Locke-Ober (–2012) was the fourth-oldest restaurant in Boston, Massachusetts, after the Union Oyster House (1826), Durgin-Park (1827), and the Jacob Wirth Restaurant (1868). Locke-Ober featured French cuisine and seafood.

History
The Greek Revival building was constructed in 1832. By 1862, the Boston City Directory listed Adrien Destre as operating a restaurant at 2 Winter Place. By 1868, F.A. Blanc was listed as running the restaurant. By 1879, Boston city records listed Luis Ober as the proprietor of a restaurant at 2 Winter Place of "over twenty years' standing".  From the start, the restaurant specialized in French food and was central to the financial, political, and intellectual history of Boston.

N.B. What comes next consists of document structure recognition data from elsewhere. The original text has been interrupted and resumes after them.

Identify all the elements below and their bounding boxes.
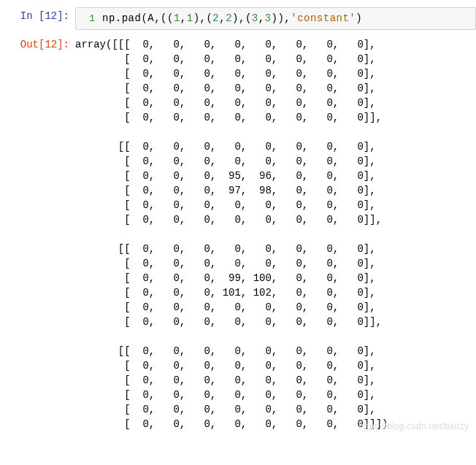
code-string: 'constant' [291,12,356,24]
output-cell: Out[12]: array([[[ 0, 0, 0, 0, 0, 0, 0, … [0,33,476,434]
watermark-text: https://blog.csdn.net/baltzy [359,421,469,431]
code-text: np.pad(A,(( [102,12,174,24]
code-input-area[interactable]: 1 np.pad(A,((1,1),(2,2),(3,3)),'constant… [75,7,476,30]
code-num: 2 [226,12,232,24]
code-num: 3 [252,12,258,24]
code-text: , [258,12,265,24]
code-content: np.pad(A,((1,1),(2,2),(3,3)),'constant') [102,11,362,26]
output-text: array([[[ 0, 0, 0, 0, 0, 0, 0, 0], [ 0, … [75,36,476,431]
code-text: ) [356,12,362,24]
code-text: , [180,12,187,24]
in-prompt: In [12]: [0,7,75,25]
code-num: 1 [174,12,180,24]
input-cell: In [12]: 1 np.pad(A,((1,1),(2,2),(3,3)),… [0,4,476,33]
code-text: )), [272,12,291,24]
code-num: 3 [265,12,272,24]
code-num: 1 [187,12,193,24]
code-text: ),( [193,12,213,24]
line-number: 1 [80,12,95,26]
code-text: , [219,12,226,24]
code-num: 2 [212,12,219,24]
out-prompt: Out[12]: [0,36,75,53]
code-text: ),( [232,12,252,24]
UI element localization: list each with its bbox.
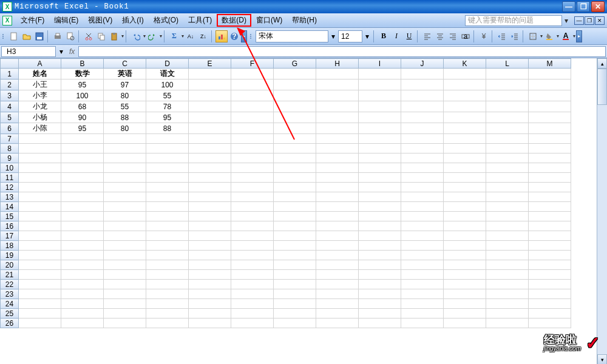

Louis Ober was born in 1837 in the French department of Alsace. At age fourteen Ober moved to New York, working as a barber, book seller and importing and exporting goods between the United States and France. Ober lived and worked in New Jersey, Cincinnati, and Philadelphia, before settling in Boston. Ober was employed at the restaurant then owned and operated by Blanc. While in Blanc's employ, Ober became familiar with French food, fine wine and furnishings. By 1875, Ober had acquired ownership and applied to the city for expansion of the restaurant to 3-4 Winter Place. Financing was provided by Eben Jordan, a co-founder of the Jordan Marsh Company. The restaurant reopened as Ober's Restaurant Parisien.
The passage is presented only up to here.